Set up a PostgreSQL database with all cities, states, counties, and postal codes in the United States.
This guide will help set up a database using postal code data from GeoNames.
All data comes courtesy of GeoNames and is licensed under the Creative Commons Attribution 3.0 License.
Grab a copy of the allCountries.zip file from GeoNames' download page here.
- Unzip the allCountries.zip file
- Should unzip to all countries.txt
- Isolate the US postal codes using grep
grep '^US' allCountries.txt > all-countries.csv
- Using
sed
, replace the "\t
" characters with "~
" for easier importsed -i 's/\t/~/g' all-countries.csv
- Using the "
~
" character because some cities have commas in their names - If on MacOS, you'll need to insert a literal tab character by using
ctrl+V
and pressing the tab key- Also on Mac, if using bsd style sed with the
-i
flag, include an additional empty extension or provide an extension to create a backup of the original filesed -i '' 's/ /~/g' all-countries.csv
- Also on Mac, if using bsd style sed with the
Create a Postgres database called geo
(or whatever you like) so we can begin setting up tables
Create a table called geonames that will be used for the initial import.
DROP TABLE IF EXISTS geonames;
CREATE TABLE geonames (
country_code char(2) NOT NULL,
postal_code varchar(20) NOT NULL,
city varchar(180), -- place_name
state_name varchar(100), -- admin_name_1
state_code varchar(20), -- admin_code_1
county_name varchar(100), -- admin_name_2
county_code varchar(20), -- admin_code_2
admin_name_3 varchar(100), -- admin_name_3 (unused in US)
admin_code_3 varchar(20), -- admin_code_3 (unused in US)
lat numeric,
lng numeric,
accuracy char(1)
);
Important to note that you must use the absolute path to your all-countries.csv
file from earlier.
COPY geonames FROM '/path/to/all-countries.csv' DELIMITER '~' CSV;
The datafile contains quite a few postal codes without a state or county, most of which seem to be military.
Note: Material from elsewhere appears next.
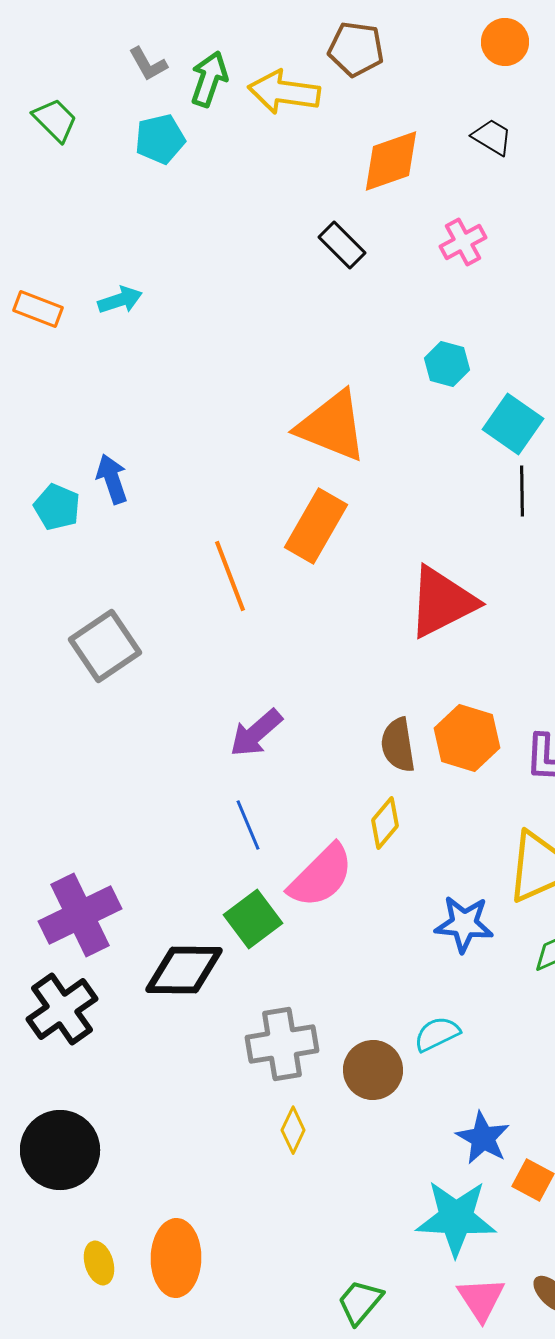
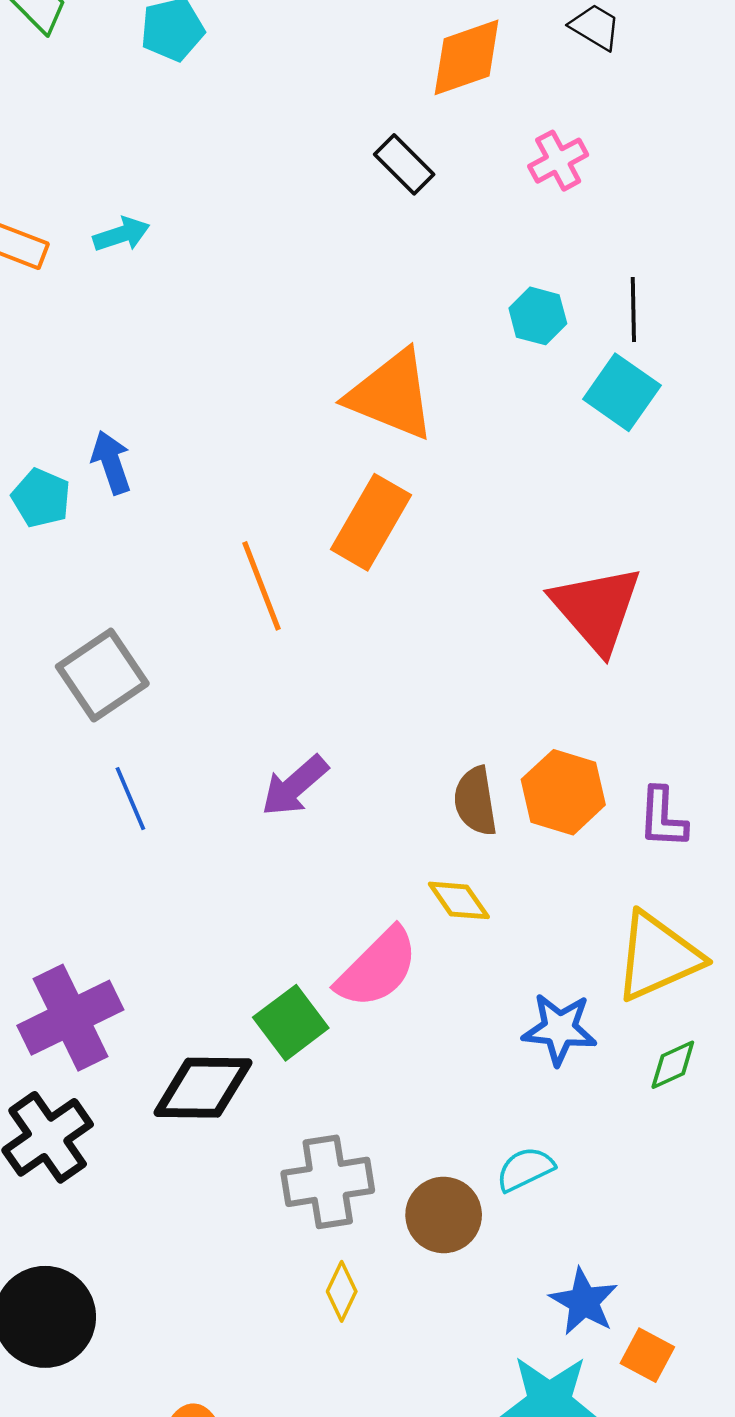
black line: (522, 491) -> (633, 310), moved
red triangle: (442, 602) -> (596, 609), moved, turned -44
yellow diamond: (385, 823) -> (459, 900), turned -75
blue line: (248, 825) -> (130, 799), moved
Since we are going to rely on each postal code having a state an county it is recommended that you delete these records.
DELETE FROM geonames WHERE state_name IS NULL OR county_name IS NULL;
Next we're going to create the state, county, city and postal code tables so that we can normalize the data we've copied into the geonames table.
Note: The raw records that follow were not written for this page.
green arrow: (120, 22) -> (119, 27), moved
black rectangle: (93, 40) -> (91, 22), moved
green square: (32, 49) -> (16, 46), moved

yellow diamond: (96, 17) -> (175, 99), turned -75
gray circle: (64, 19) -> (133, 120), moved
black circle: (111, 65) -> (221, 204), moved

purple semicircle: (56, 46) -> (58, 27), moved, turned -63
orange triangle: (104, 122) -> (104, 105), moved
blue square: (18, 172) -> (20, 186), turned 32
DROP TABLE IF EXISTS state;
CREATE TABLE state(
id serial NOT NULL PRIMARY KEY,
name varchar(100) NOT NULL,
code char(2) NOT NULL
);
DROP TABLE IF EXISTS county;
CREATE TABLE county(
id serial NOT NULL PRIMARY KEY,
state_id int NOT NULL REFERENCES state(id),
name varchar(100) NOT NULL,
code varchar(20) NOT NULL
);
DROP TABLE IF EXISTS city;
CREATE TABLE city (
id serial NOT NULL PRIMARY KEY,
state_id int NOT NULL REFERENCES state(id),
county_id int NOT NULL REFERENCES county(id),
name varchar(180) NOT NULL
);
DROP TABLE IF EXISTS postal_code;
CREATE TABLE postal_code (
id serial NOT NULL PRIMARY KEY,
state_id int NOT NULL REFERENCES state(id),
county_id int NOT NULL REFERENCES county(id),
city_id int NOT NULL REFERENCES city(id),
code varchar(20) NOT NULL
);
Now that we've imported the datafile and set up our tables, we can start to populate them. We'll start with the state tables and work our way down to county, city, and finally postal code.
All we need to do populate the state table is to select distinct state names from the geonames table for the insert statement.
INSERT INTO state
(
name
, code
)
SELECT DISTINCT
state_name AS name
, state_code AS code
FROM
geonames
ORDER BY
name;
For the county table, we want to avoid missing any counties that may appear in multiple states, so it is not enough to simply select distinct county names. In order to get a distinct county name per state, we're going to use Postgres' DISTINCT ON
feature and provide it with the result of concatenating the state code and county name. This should give a distinct county name per state that we can use to populate the counties table.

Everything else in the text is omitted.